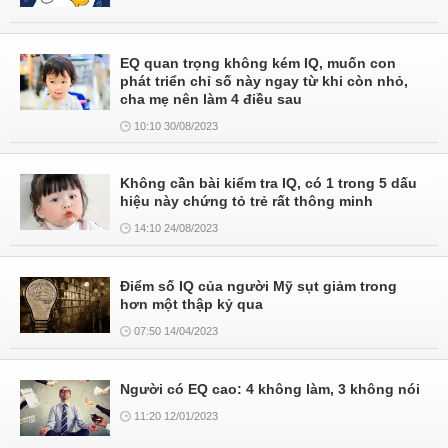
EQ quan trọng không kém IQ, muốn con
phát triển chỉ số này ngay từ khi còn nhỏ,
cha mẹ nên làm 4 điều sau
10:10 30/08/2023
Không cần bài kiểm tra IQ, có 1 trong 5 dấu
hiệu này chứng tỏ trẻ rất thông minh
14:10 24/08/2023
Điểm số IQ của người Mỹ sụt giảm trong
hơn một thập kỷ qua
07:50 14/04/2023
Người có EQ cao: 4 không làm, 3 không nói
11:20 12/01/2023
==============================
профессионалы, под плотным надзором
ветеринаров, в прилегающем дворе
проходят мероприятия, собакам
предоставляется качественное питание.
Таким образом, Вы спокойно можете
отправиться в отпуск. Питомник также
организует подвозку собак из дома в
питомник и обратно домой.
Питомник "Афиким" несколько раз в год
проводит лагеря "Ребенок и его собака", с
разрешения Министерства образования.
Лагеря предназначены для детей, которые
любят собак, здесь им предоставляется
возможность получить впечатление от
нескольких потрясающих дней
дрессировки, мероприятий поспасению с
==============================
=== Your task ===
Could you find every line in the records above that contains the word "предоставляется" and copy it?

=== Completed exercise ===
предоставляется качественное питание.
любят собак, здесь им предоставляется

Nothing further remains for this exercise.